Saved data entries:
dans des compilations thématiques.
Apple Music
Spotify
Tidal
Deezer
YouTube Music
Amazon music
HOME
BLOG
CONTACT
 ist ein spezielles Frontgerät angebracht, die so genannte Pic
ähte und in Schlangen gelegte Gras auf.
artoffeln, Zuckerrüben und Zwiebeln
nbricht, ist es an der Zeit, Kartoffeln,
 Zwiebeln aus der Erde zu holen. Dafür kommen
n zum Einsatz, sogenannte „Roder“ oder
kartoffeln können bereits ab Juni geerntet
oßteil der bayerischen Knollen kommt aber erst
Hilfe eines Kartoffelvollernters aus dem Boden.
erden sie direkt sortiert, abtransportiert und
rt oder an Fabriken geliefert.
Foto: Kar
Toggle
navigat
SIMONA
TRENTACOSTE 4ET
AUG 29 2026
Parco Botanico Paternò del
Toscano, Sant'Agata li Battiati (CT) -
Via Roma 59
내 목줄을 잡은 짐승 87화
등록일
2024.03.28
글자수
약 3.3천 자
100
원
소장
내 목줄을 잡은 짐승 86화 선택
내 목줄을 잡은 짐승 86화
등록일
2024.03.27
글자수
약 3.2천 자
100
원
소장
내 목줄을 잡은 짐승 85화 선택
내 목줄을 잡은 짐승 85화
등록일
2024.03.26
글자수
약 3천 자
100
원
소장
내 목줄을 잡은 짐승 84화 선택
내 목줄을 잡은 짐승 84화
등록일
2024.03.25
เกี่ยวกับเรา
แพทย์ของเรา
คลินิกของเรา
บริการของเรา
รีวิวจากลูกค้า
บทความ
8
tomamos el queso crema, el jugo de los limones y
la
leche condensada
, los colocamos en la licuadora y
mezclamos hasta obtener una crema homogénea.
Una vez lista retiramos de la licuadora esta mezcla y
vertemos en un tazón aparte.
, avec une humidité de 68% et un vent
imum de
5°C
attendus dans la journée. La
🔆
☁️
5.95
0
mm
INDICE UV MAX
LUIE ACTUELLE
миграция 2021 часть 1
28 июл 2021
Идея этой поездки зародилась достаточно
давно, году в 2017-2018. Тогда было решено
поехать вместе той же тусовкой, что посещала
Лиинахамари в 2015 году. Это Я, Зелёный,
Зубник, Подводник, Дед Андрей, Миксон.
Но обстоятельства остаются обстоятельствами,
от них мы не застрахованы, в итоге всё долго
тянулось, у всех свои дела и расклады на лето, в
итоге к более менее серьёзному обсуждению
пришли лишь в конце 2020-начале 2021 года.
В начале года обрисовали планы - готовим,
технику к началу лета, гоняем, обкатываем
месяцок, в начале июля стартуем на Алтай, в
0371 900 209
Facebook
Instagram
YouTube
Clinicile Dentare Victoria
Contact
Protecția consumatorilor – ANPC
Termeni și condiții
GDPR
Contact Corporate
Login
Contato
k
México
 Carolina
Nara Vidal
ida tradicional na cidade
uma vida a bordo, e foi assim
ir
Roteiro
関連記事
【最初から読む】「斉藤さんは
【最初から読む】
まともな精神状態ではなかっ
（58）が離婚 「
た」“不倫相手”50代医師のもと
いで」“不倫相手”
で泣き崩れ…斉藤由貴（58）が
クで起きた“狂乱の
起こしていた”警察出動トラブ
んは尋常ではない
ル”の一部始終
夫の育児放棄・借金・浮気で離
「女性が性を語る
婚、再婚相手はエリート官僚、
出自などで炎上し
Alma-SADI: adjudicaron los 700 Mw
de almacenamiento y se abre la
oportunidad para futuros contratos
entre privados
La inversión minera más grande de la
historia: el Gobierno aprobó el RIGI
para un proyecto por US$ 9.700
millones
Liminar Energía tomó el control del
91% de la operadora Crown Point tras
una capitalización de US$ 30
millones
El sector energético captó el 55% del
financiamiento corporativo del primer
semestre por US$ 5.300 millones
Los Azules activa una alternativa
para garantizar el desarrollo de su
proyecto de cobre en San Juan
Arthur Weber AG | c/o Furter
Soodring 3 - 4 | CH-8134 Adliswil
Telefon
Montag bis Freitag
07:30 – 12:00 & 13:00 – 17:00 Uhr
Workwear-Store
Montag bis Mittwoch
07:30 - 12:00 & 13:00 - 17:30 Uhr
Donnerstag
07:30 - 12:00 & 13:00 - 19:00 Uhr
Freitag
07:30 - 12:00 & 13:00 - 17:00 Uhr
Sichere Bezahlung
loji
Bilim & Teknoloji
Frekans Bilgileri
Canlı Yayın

* * *

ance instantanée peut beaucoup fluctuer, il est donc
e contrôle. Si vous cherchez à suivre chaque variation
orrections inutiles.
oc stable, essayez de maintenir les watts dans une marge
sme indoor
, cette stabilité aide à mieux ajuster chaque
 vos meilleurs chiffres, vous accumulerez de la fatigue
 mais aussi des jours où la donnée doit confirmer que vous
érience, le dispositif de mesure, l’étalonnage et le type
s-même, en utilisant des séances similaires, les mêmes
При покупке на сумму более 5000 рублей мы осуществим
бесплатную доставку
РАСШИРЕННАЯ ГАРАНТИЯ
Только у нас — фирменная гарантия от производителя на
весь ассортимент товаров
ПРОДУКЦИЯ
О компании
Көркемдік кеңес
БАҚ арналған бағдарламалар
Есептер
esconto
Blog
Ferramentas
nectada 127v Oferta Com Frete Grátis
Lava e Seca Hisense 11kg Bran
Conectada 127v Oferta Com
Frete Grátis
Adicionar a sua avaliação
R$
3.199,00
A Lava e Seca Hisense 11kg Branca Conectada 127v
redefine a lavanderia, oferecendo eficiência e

WHAT IS NEEDED: Check each line of the entries above for the string "Frete", and return those that contain it.

OUTPUT FOR THIS TASK:
nectada 127v Oferta Com Frete Grátis
Frete Grátis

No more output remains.